Troisièmement, la pérennité des flux entrants sur les ETF. En avril 2026, les ETF Ethereum au comptant ont enregistré dix jours consécutifs de flux nets positifs, soit la plus longue série depuis leur lancement en juillet 2024. Au 21 avril, l’encours net total des ETF Ethereum au comptant s’élevait à environ 13,66 milliards de dollars. Cependant, le 28 avril, ces ETF ont connu une sortie nette d’environ 21,8 millions de dollars, rompant la tendance précédente. Les flux institutionnels dépendent des conditions macroéconomiques, des politiques de taux d’intérêt et de l’appétit général pour le risque : ils ne constituent pas une variable stable.

Analyse sectorielle : effets multidimensionnels de la recomposition de l’offre

L’action combinée de ces trois catalyseurs recompose en profondeur la structure de l’offre on-chain et la dynamique du marché Ethereum.

Contraction continue des pools de liquidité sur les exchanges. À mesure que le taux de staking augmente et que les réserves d’ETH sur les plateformes centralisées diminuent, la quantité d’ETH disponible à la négociation se réduit. Cette configuration implique qu’une demande marginale identique aura un impact plus marqué sur le prix.

L’institutionnalisation redéfinit la typologie des intervenants. Contrairement aux cycles crypto précédents, dominés par les investisseurs particuliers, le marché Ethereum 2026 évolue rapidement vers une domination des fonds ETF, des trésoreries d’entreprise et des gestionnaires d’actifs.
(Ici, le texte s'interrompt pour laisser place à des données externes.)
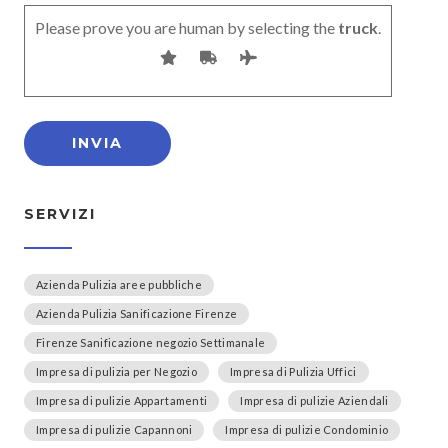
Please prove you are human by selecting the
truck
.
SERVIZI
Azienda Pulizia aree pubbliche
Azienda Pulizia Sanificazione Firenze
Firenze Sanificazione negozio Settimanale
Impresa di pulizia per Negozio
Impresa di Pulizia Uffici
Impresa di pulizie Appartamenti
Impresa di pulizie Aziendali
Impresa di pulizie Capannoni
Impresa di pulizie Condominio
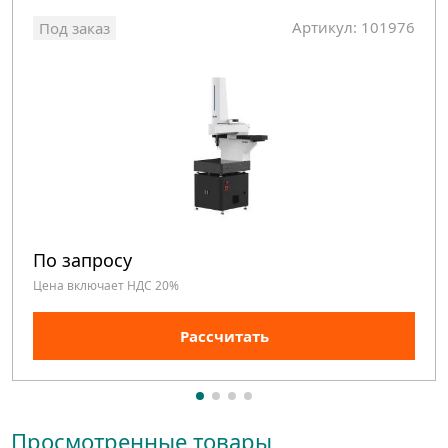
Артикул: 101976
Под заказ
По запросу
Цена включает НДС 20%
Рассчитать
Просмотренные товары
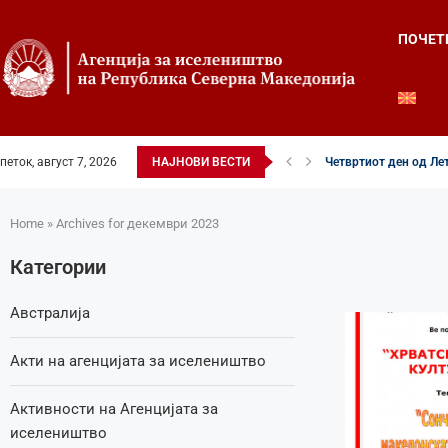
ПОЧЕТ
петок, август 7, 2026
НАЈНОВИ ВЕСТИ
Четвртиот ден од Лет
Илинденски свеченост
52-ри црковно-народе
Илинден во фокусот н
Младите генерации г
Свечено и молитвен
Свечено одбележан И
Свечено одбележан И
Home
»
Archives for декември 2023
Категории
Австралија
Акти на агенцијата за иселеништво
Активности на Агенцијата за
иселеништво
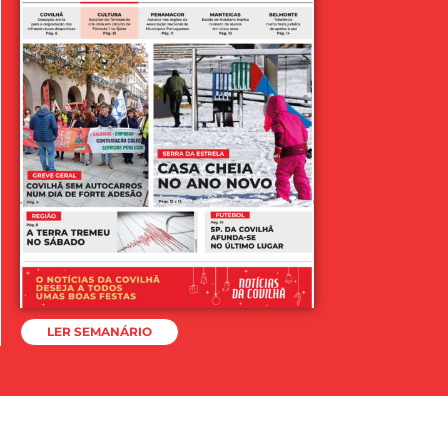
LER SEMANÁRIO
Des institutions telles que BlackRock, Grayscale ou Bitmine détiennent de l’ETH via des stratégies « allocation active + rendement du staking », qui diffèrent fondamentalement des comportements de trading court terme.

Intégration profonde de la finance traditionnelle et des protocoles crypto. Le fonds MONY de JPMorgan est déployé directement sur Ethereum, illustrant la manière dont les grands acteurs financiers traditionnels utilisent Ethereum comme infrastructure de règlement. Ces déploiements ne font pas qu’accroître le volume d’actifs on-chain : ils intègrent Ethereum dans les processus institutionnels, renforçant ses effets de réseau.

Il convient de noter qu’au 30 avril 2026, les données de Gate montrent que les deux principaux actifs crypto représentent environ 70,44 % de la part de marché (BTC à 60,03 %, ETH à 10,41 %). La part de marché de l’ETH par rapport au BTC est repartie à la hausse depuis la mi-2025, traduisant une préférence institutionnelle croissante pour les actifs générateurs de rendement par rapport aux « réserves de valeur pures ».

Conclusion

En 2026, il n’est plus possible de résumer Ethereum à une simple « plateforme de contrats intelligents » ou à un « actif crypto ». Avec plus de 36 millions d’ETH stakés, plus de 17 milliards de dollars d’actifs réels tokenisés et le déploiement progressif d’agents IA sur son réseau, tous les indicateurs convergent vers une transformation structurelle : Ethereum évolue d’un « véhicule spéculatif » à un « véhicule générateur de rendement ».

Pour les acteurs du marché crypto, la question clé n’est plus de prédire les fluctuations à court terme du cours de l’ETH, mais de comprendre l’évolution structurelle de l’offre et de la demande du réseau sur le long terme. Chacun des trois catalyseurs se trouve à un stade de développement différent : la demande liée à l’infrastructure IA n’en est qu’à ses débuts, le staking institutionnel connaît une phase de croissance substantielle, et les RWA sont à l’aube d’un changement d’échelle majeur — leurs effets catalytiques pourraient donc se déployer à des rythmes distincts.